Comment réduire pareil gaspillage alimentaire ? C’est la question que se sont posée des étudiant-e-s de la BFH-HAFL dans le cadre d’un projet.

Forte adhésion

Quatre étudiant-e-s en agronomie ont développé une approche innovante pour commercialiser des poules à bouillir bio. « Le module Projet d’agronomie vise à réunir différentes compétences acquises durant les études et à traiter conjointement des questions relatives à l’élevage de volaille, à la rentabilité, à la communication et au marketing », explique Andreas Scheurer, agronome à la BFH-HAFL, qui a encadré les étudiant-e-s.

Le projet s’est appuyé sur des enquêtes à grande échelle menées auprès de particuliers et d’établissements de restauration, ainsi que sur des entretiens avec des spécialistes du secteur. Les résultats révèlent un potentiel évident : une grande partie des consommatrices et consommateurs est consciente de la problématique et se dit en principe disposée à consommer des produits à base de poule à bouillir, surtout si une communication claire est assurée sur la durabilité, le bienêtre animal et l’origine régionale.
 

Poules à bouillir dans un élevage suisse, illustrant un potentiel encore largement inexploité pour réduire le gaspillage alimentaire.
Poules à bouillir dans un élevage suisse, illustrant un potentiel encore largement inexploité pour réduire le gaspillage alimentaire.
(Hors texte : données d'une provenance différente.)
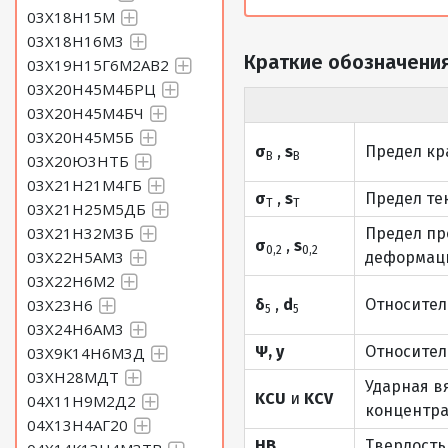
03Х18Н15М
03Х18Н16М3
Краткие обозначения
03Х19Н15Г6М2АВ2
03Х20Н45М4БРЦ
03Х20Н45М4БЧ
03Х20Н45М5Б
σ
,
s
Предел кр
В
В
03Х20Ю3НТБ
03Х21Н21М4ГБ
σ
,
s
Предел те
Т
Т
03Х21Н25М5ДБ
03Х21Н32М3Б
Предел пр
σ
,
s
0,2
0,2
03Х22Н5АМ3
деформаци
03Х22Н6М2
03Х23Н6
δ
,
d
Относител
5
5
03Х24Н6АМ3
Ψ, y
Относител
03Х9К14Н6М3Д
03ХН28МДТ
Ударная в
KCU
и
KCV
04Х11Н9М2Д2
концентра
04Х13Н4АГ20
HB
Твердость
L’un des principaux résultats est la forte adhésion aux aliments transformés. Alors que la poule entière classique n’est plus aujourd’hui qu’une denrée de niche, des produits comme les nuggets, les burgers ou l’émincé suscitent une demande nettement plus importante. Ce constat constitue la base d’une stratégie de commercialisation axée sur le marché et la pratique.

Le projet fournit des enseignements importants sur le plan économique également : la clientèle privée estime qu’un prix de vente d’environ 10 francs par poule à bouillir bio est réaliste. En revanche, des défis plus importants semblent se poser dans la restauration. Les enquêtes font par exemple mention de couts de transformation supplémentaires.

Lancement d’une boutique en ligne

Résultat tangible, un prototype de plateforme numérique avec boutique en ligne intégrée a vu le jour. À l’avenir, un tel système permettrait de mettre les producteurs et productrices directement en contact avec les consommateurs et consommatrices.

Les sites internet sont un canal de distribution encore peu établi dans le secteur. « Le plus grand défi sera sans doute de faire connaitre le site internet aux consommatrices et consommateurs et de les inciter à passer commande », déclare A. Scheurer.

Ce projet démontre que des stratégies marketing innovantes et une attention accrue portée aux besoins des consommateurs/-trices peuvent contribuer à mieux commercialiser les produits issus de poules pondeuses, à réduire le gaspillage alimentaire et à créer de nouveaux débouchés pour l’agriculture suisse.